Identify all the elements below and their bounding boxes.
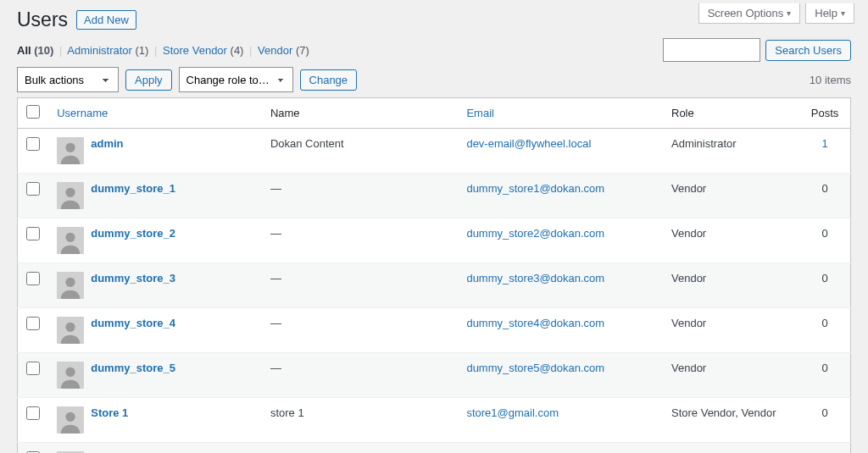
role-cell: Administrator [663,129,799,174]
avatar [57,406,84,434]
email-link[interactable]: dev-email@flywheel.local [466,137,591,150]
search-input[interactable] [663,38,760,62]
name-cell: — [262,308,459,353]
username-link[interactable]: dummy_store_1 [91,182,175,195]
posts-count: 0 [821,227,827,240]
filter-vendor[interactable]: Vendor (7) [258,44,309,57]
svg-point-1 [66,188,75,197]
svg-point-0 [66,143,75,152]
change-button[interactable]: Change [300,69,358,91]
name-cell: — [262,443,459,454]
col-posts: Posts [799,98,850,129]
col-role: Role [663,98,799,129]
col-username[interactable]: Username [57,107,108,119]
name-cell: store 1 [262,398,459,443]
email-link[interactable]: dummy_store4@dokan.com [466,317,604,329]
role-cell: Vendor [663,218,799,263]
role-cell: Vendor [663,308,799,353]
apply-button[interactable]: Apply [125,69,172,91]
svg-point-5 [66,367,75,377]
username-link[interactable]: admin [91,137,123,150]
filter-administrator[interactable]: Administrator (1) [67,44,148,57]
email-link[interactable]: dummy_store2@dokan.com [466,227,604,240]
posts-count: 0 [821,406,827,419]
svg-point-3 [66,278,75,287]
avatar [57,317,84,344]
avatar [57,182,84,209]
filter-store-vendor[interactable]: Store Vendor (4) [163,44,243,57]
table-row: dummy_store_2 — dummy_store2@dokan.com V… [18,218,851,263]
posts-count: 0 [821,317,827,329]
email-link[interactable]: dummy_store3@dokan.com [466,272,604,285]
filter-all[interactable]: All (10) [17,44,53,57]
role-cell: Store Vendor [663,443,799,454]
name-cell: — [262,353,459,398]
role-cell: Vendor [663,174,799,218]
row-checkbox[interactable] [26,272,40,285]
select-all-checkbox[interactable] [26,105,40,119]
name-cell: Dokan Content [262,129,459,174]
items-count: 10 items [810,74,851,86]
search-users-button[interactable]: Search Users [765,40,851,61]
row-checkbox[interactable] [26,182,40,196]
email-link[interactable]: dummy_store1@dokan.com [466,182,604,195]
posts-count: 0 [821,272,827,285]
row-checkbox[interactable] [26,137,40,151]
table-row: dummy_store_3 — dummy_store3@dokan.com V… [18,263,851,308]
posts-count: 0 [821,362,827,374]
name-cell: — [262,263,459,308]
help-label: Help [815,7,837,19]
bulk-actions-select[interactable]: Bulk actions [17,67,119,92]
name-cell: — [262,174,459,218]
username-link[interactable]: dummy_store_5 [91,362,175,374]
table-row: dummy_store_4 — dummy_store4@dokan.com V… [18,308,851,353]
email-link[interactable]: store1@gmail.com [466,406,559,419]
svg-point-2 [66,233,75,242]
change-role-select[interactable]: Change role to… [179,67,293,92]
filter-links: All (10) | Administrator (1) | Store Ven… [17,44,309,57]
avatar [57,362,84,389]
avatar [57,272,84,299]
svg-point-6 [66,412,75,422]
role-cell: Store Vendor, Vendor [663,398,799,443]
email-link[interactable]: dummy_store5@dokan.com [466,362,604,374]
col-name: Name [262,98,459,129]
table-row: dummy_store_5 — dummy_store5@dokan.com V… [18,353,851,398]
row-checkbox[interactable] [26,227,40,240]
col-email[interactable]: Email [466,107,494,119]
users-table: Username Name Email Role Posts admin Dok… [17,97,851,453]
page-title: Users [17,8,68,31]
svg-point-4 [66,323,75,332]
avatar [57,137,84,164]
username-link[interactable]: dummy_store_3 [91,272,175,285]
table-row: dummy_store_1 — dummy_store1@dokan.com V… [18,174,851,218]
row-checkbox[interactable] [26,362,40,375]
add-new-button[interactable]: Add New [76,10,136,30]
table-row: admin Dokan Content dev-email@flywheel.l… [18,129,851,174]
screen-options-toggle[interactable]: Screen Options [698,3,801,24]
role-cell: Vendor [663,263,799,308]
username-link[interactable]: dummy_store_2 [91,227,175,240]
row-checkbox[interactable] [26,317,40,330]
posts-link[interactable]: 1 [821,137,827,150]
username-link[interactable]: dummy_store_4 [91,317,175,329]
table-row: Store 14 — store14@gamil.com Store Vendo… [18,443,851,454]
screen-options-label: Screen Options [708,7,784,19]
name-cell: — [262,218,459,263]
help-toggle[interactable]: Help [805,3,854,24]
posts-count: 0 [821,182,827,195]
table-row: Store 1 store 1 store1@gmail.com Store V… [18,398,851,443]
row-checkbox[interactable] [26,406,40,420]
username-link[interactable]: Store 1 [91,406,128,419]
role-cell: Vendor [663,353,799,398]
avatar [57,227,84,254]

◆ Work to be completed:
For the string "Screen", filter the data and copy out each line where it occurs.

◆ Solution:
screen-options-toggle[interactable]: Screen Options [698,3,801,24]
screen-options-label: Screen Options [708,7,784,19]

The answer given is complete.